■ Task statement ■
Word for word, retype the lines from the one containing "Tchibo Blog" to the one containing "Rechtsextremismus" below, keeping both end lines and dropping the pictures.

(Stored data entries)
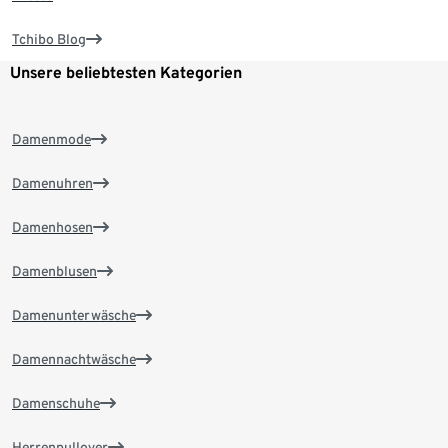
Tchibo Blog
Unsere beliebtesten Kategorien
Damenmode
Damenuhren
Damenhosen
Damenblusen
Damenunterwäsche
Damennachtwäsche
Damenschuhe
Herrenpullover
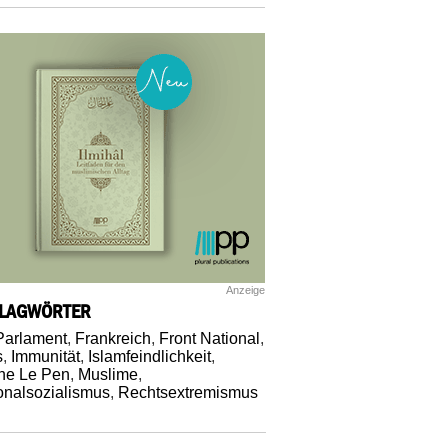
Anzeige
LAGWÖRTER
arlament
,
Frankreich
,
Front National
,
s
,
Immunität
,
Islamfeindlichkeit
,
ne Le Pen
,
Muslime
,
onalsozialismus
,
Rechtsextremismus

==

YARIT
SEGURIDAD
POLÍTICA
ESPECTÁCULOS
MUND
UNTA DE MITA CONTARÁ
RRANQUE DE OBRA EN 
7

■ Task output ■
Tchibo Blog
Unsere beliebtesten Kategorien
Damenmode
Damenuhren
Damenhosen
Damenblusen
Damenunterwäsche
Damennachtwäsche
Damenschuhe
Herrenpullover
Anzeige
LAGWÖRTER
arlament
,
Frankreich
,
Front National
,
s
,
Immunität
,
Islamfeindlichkeit
,
ne Le Pen
,
Muslime
,
onalsozialismus
,
Rechtsextremismus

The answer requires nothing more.